Что такое сон? — спрашивала себя Мэгги. Благословение ли, передышка в жизни, отголосок смерти или докучная необходимость? Как бы там ни было, Ральф покорился и спит, прислонясь головой к ее плечу, обхватив ее одной рукой, словно даже во сне утверждая, что она принадлежит ему. Она тоже устала, но не позволит себе уснуть. Будто опасается дать поблажку сознанию: вдруг, когда вернешься к действительности, Ральфа уже не окажется рядом. Спать она может после, когда проснется он и эти загадочно сомкнутые красивые губы вымолвят первые слова. Что он ей скажет? Пожалеет ли о том, что произошло? Доставила ли она ему такую радость, что стоило ради этого от всего отказаться? Сколько лет он боролся, не поддавался этой радости, и ее заставил бороться; и трудно поверить, что вот наконец он лежит в ее объятиях — но ведь ночью, терзаясь своей болью, он говорил ей слова, которыми зачеркнул то долгое от нее отречение.

А она несказанно счастлива, за всю жизнь ей не припомнить такого полного счастья. С той минуты, как он перехватил ее в дверях, все стало поэмой плоти — объятия, руки, тела, невыразимое наслаждение. Я создана для него, для него одного… Вот почему я почти ничего не чувствовала с Люком! Ее несло девятым валом почти уже нестерпимой страсти, и оставалась только одна мысль: отдать ему все, всю себя — это важнее самой жизни. Пусть никогда, никогда он ни о чем не пожалеет. Какой болью он терзался! В иные мгновения она и сама ощущала эту боль. И оттого становилась еще счастливей: есть же и справедливость в том, что ему больно!
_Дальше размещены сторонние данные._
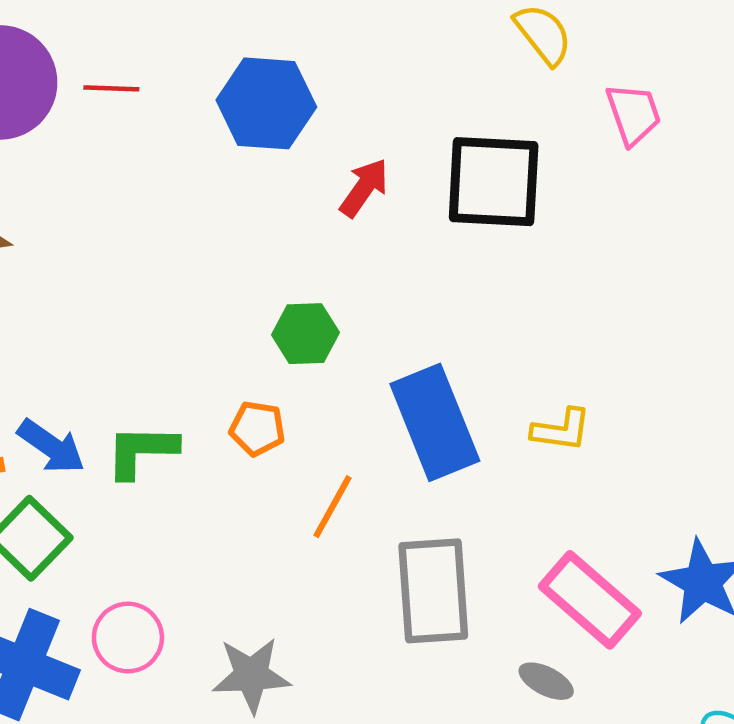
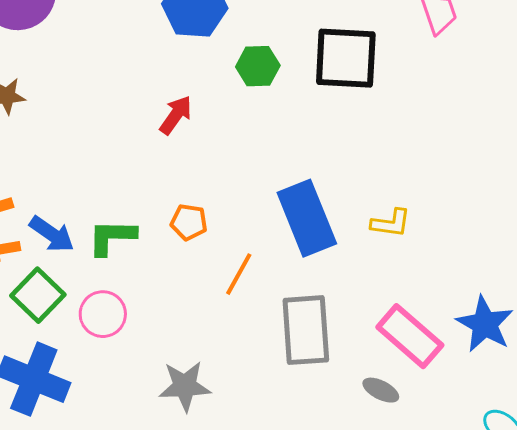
red arrow: (364, 188) -> (176, 115), moved
green hexagon: (305, 334) -> (258, 66), moved
pink circle: (128, 638) -> (103, 314), moved

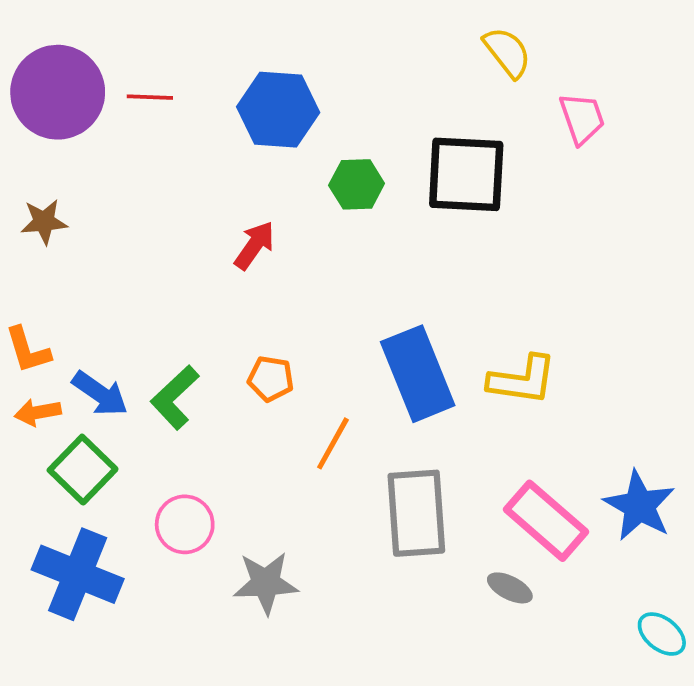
yellow L-shape: (391, 223) -> (522, 380), size x1.4
green L-shape: (112, 237) -> (175, 397), turned -44
pink circle: (103, 314) -> (185, 524), moved

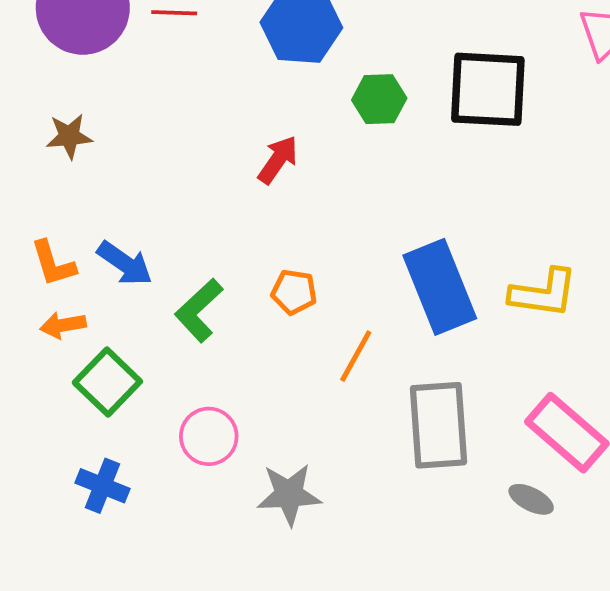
blue arrow: (100, 394) -> (125, 263), moved
blue cross: (78, 574) -> (103, 486), size x0.6

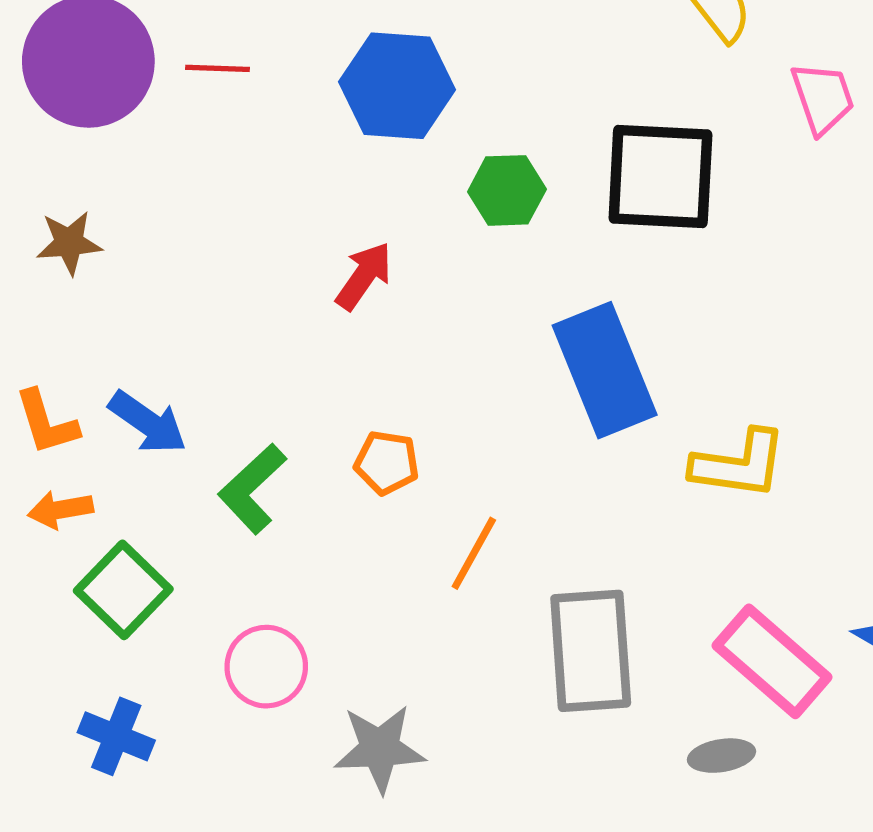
blue rectangle: (440, 287) -> (605, 370), moved
gray ellipse: (531, 499) -> (721, 756), turned -36

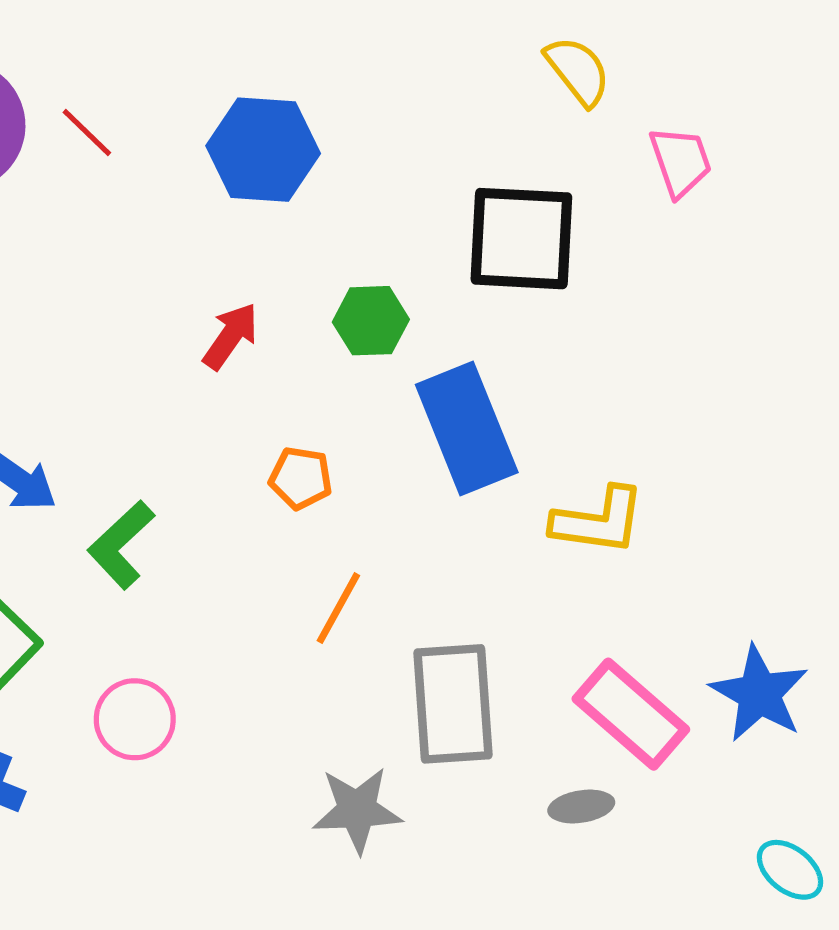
red line: (217, 68) -> (87, 132), turned 42
green hexagon: (507, 190) -> (371, 321), moved
orange pentagon: (387, 463) -> (301, 478), moved
gray star: (380, 749) -> (357, 810), moved

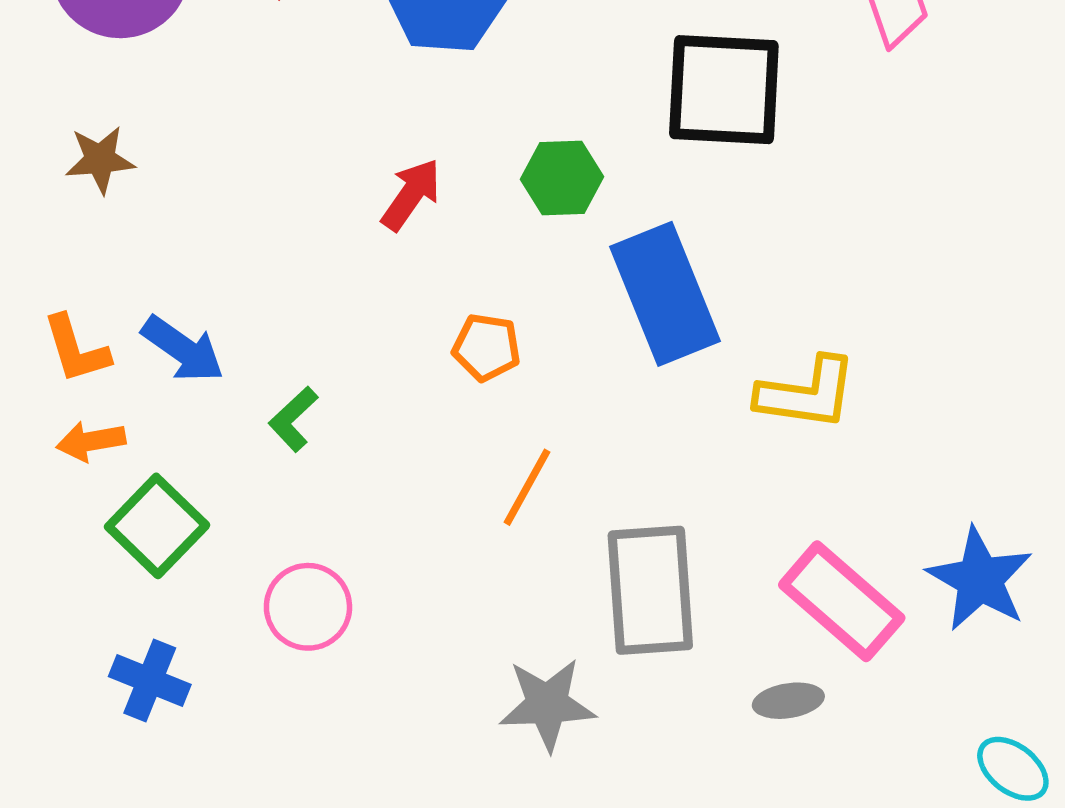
green L-shape: (121, 545) -> (293, 419), size x0.7

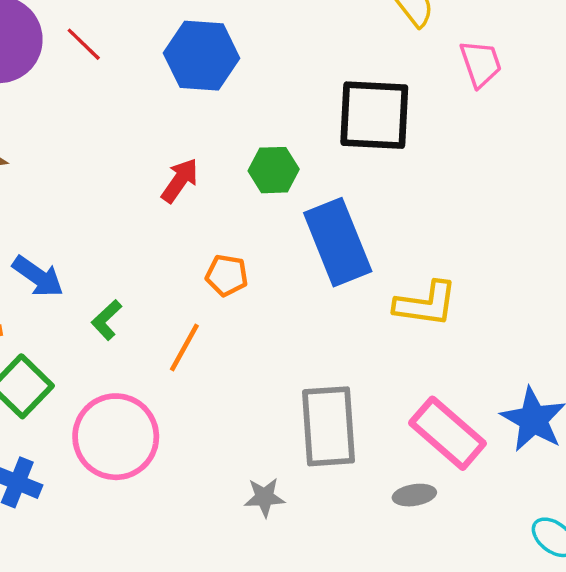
orange line: (527, 487) -> (184, 347), moved
pink circle: (308, 607) -> (116, 437), size x1.6
gray star: (547, 704) -> (264, 497), size x0.7

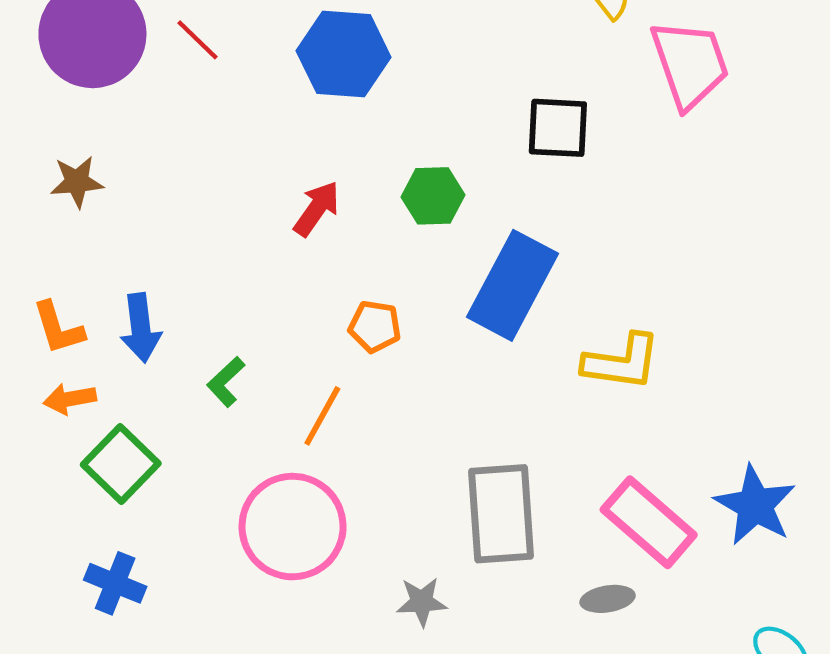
pink trapezoid: (481, 64) -> (690, 64), size x1.5
black square: (374, 115) -> (558, 128), size x0.7
blue rectangle: (338, 242) -> (512, 285), turned 50
blue arrow: (38, 276) -> (141, 328), turned 48
pink circle: (116, 437) -> (293, 527), moved

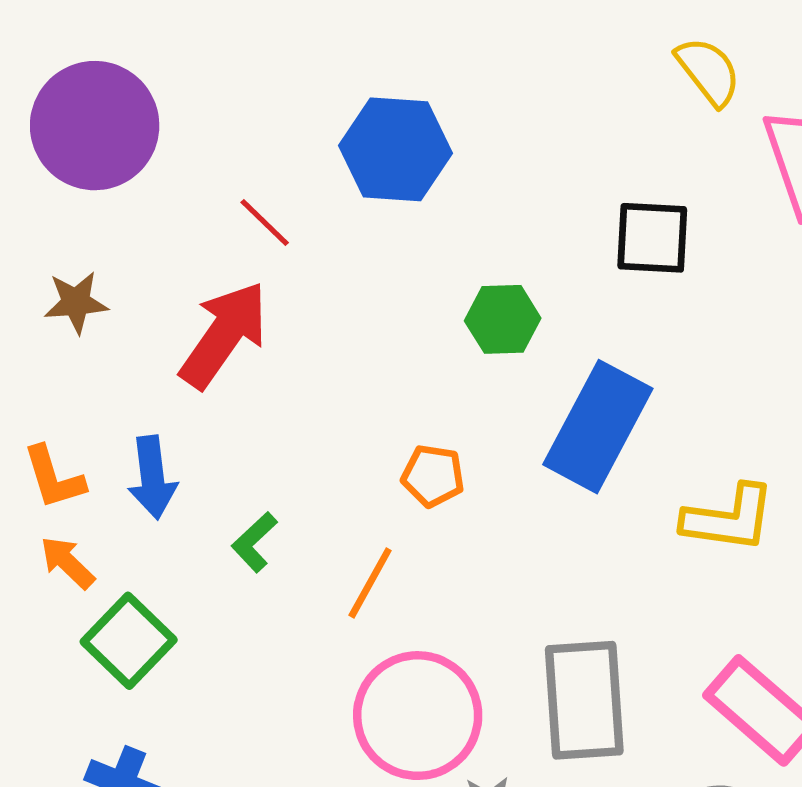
red line: (197, 40) -> (265, 222), moved
red arrow: (317, 209) -> (224, 335), moved, size x1.6
orange arrow: (70, 399) -> (67, 563), turned 54
pink circle: (293, 527) -> (418, 716), moved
Ральф проснулся. Она заглянула ему в глаза — и в их синеве увидела все ту же любовь, что согревала ее с детства, придавала смысл ее существованию, и с любовью — безмерную, беспросветную усталость. Ту, что означает: утомлено не тело, без сил осталась душа.
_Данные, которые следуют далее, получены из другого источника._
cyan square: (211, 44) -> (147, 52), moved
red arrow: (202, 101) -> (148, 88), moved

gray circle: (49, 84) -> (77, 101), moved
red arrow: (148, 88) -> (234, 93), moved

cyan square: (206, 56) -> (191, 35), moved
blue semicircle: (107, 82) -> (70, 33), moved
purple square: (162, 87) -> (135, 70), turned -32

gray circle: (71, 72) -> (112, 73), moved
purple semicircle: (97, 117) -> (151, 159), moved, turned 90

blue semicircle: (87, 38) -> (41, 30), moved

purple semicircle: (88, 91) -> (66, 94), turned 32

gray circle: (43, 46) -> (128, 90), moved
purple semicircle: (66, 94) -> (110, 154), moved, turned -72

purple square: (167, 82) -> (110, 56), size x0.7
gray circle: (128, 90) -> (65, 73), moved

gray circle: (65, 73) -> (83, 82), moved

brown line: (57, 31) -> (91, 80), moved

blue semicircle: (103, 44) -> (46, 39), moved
Он думал о том, что впервые проснулся в постели не один; и такое пробуждение, пожалуй, еще сокровеннее, чем близость, которая ему предшествовала, знак, что их с Мэгги связуют узы более глубокого чувства, что он с ней — одно. Вольный, невесомый, как волшебный здешний воздух, напоенный соленым дыханием моря и ароматом пропитанной солнцем листвы, он некоторое время парил на крыльях неведомой ему прежде свободы: какое облегчение — отказаться от борьбы, к которой он вечно себя принуждал, как спокойно на душе, когда проиграл наконец долгую, невообразимо жестокую войну и оказывается, поражение много сладостней, чем битва. Да, я отчаянно воевал с тобой, моя Мэгги! И все же под конец не тебя, разбитую вдребезги, надо мне склеивать по кусочкам, а кое-как собирать собственные обломки.
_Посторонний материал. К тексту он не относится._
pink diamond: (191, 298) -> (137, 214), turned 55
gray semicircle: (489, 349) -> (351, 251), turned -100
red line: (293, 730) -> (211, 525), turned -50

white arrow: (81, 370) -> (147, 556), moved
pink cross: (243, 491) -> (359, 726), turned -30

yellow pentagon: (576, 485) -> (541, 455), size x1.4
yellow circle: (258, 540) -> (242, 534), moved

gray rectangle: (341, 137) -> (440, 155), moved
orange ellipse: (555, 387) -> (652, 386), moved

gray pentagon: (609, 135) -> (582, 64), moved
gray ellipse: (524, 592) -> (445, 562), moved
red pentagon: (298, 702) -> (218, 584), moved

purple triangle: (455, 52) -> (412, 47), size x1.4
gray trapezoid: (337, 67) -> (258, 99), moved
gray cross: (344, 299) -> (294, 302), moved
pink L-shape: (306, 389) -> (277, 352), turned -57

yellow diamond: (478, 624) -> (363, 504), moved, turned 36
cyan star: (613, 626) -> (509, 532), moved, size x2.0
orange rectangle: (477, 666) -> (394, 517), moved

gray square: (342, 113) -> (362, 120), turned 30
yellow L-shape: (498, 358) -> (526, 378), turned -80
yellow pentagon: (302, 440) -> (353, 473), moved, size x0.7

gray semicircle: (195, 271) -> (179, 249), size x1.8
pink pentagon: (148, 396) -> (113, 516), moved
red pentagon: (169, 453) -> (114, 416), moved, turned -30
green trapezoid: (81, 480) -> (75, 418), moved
Ты поставлена была на моем пути, дабы я понял: лжива и пуста гордыня пастырей таких, как я; подобно Люциферу, возжаждал я сравняться с Богом, и, подобно Люциферу, я пал. Я жил в целомудрии, а до Мэри Карсон и в бедности. Но до нынешнего утра никогда я не знал смирения. Боже, не будь она мне дорога, было бы не так тяжко, но в иные минуты мне кажется, я люблю ее много сильней, чем тебя, — и этим тоже ты меня караешь. В ней я не сомневаюсь — а в тебе? Какой-то обман, призрак, насмешка. Можно ли любить насмешку? И однако же я люблю.

— Если бы мне удалось собраться с силами, я пошел бы искупаться, а потом приготовил бы завтрак, — сказал он, надо ж было наконец что-то сказать, и почувствовал, как дрогнули в улыбке ее губы у его груди.

— Иди искупайся, завтрак я приготовлю сама. И незачем ничего на себя надевать. Сюда никто не придет.

— Настоящий рай! — Он сел на постели, спустил ноги на пол, потянулся. — Чудесное утро. Может быть, это предзнаменование?

И уже боль разлуки, оттого лишь, что он встал с постели; Мэгги лежала и смотрела, как он идет к дверям, ведущим в сторону лагуны; шагнул на порог, остановился. Обернулся, протянул руку.

— Пойдешь со мной? А потом вместе приготовим завтрак.

Был прилив, риф скрылся под водой, раннее солнце уже припекало, но беспокойный летний ветерок нес прохладу; жесткие травы тянули усики по мельчайшему песку, где сновали в поисках добычи крабы и всякие букашки. Ральф смотрел вокруг широко раскрытыми глазами.

— У меня такое чувство, словно я вижу мир впервые, — сказал он.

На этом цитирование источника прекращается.